Da alcuni mesi, a Correggio, l’ostello La Galera ha degli ospiti particolari. Sono profughi, giunti in Italia in seguito alle ultime, intense, migrazioni. La loro situazione è coordinata dalla Prefettura di Reggio Emilia, e la loro gestione è stata affidata alla cooperativa sociale Dimora d’Abramo, capofila di una raggruppamento temporaneo d’impresa. Abbiamo voluto incontrarli per conoscere le loro storie. Per sapere chi sono, da dove vengono, quali ragioni li abbiano spinti a partire.
Prima dell’intervista, abbiamo incontrato Gianmarco Marzocchini, assessore alle politiche sociali, per avere un quadro della situazione a Correggio.
«La distribuzione dei migranti nella provincia avviene, purtroppo, senza che vi sia un confronto programmatico con le amministrazioni locali, anche se Prefettura e Dimora d’Abramo cercano di operare al meglio, per evitare sovraffollamenti. A Correggio, oltre ai ragazzi dell’ostello, ne ospitiamo altri in un appartamento di via Vela, gestito dalla cooperativa sociale L’Ovile, e in via Sirena, col Ceis.

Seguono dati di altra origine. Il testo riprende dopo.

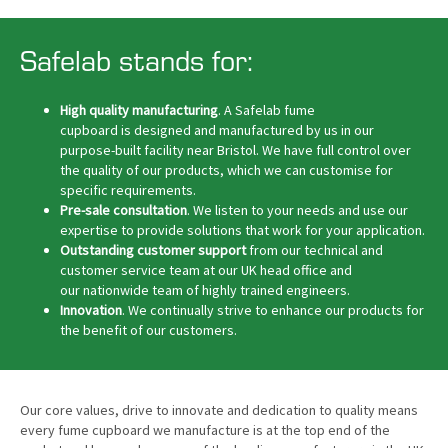
Safelab stands for:
High quality manufacturing
. A Safelab fume
cupboard is designed and manufactured by us in our
purpose-built facility near Bristol. We have full control over
the quality of our products, which we can customise for
specific requirements.
Pre-sale consultation
. We listen to your needs and use our
expertise to provide solutions that work for your application.
Outstanding customer support
from our technical and
customer service team at our UK head office and
our nationwide team of highly trained engineers.
Innovation
. We continually strive to enhance our products for
the benefit of our customers.
Our core values, drive to innovate and dedication to quality means
every fume cupboard we manufacture is at the top end of the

A volte riusciamo a tenerli impegnati in lavori di pubblica utilità, come la raccolta delle foglie, la pulizia delle strade o la spalatura della neve.» Alla Galera i ragazzi sembrano essersi ambientati bene. Hanno stretto amicizia con alcuni correggesi, come Andrea Pedroni, che li aiutano a occupare il tempo libero, per il breve periodo della loro permanenza. Circa ogni due mesi, infatti, gli ospiti cambiano, perché nel frattempo vengono assegnati ad altri Comuni.
Si chiamano Felix, Francis, Otabor, Paul e Thomas. Hanno fra i 22 e i 28 anni. Vengono tutti dalla Nigeria, tranne Thomas, che è ghanese. Tutti e cinque parlano inglese. Felix è il primo a rompere il ghiaccio.
Da quanto tempo sei in Italia?
Felix: «Sono arrivato in Italia il 17 luglio 2015, ma sono partito da Lagos circa sei mesi fa. Tutti noi siamo arrivati in Italia quest’estate.»
Come avvenivano i tuoi spostamenti?
Felix: «Sono partito a piedi, diretto in Niger. Ho camminato a lungo, fino a quando ho incontrato un camion che mi ha caricato. Cercavo un posto dove cominciare una nuova vita, ma in quel paese ho trovato molto razzismo. Lì, infatti, sono stato fatto prigioniero: mi hanno portato nel deserto, minacciandomi con delle armi. Poi mi hanno venduto a dei libici e ho iniziato a lavorare come schiavo.»
Come schiavo?
Felix: «In Libia ho lavorato come schiavo per sei mesi. Facevamo un po’ di tutto, ma soprattutto lavoravamo nelle fattorie. Ogni tanto i nostri padroni ci rivendevano ad altri trafficanti. C’erano anche bambini, armati, che ci minacciavano e ci derubavano.»
Thomas: «Tutti noi abbiamo lavorato come schiavi, in Libia. Ogni giorno ci picchiavano. Ci davano gli ordini in arabo. Noi non capivamo e loro ci picchiavano, finché non facevamo quello che ci chiedevano.»
Otabor: «All’inizio anch’io ero stato catturato, ma poi sono stato rivenduto ad altri libici, che mi hanno trovato un lavoro come saldatore, a Tripoli. Non venivo pagato, ma almeno non mi picchiavano. Ci sono rimasto tre anni, in questa condizione.»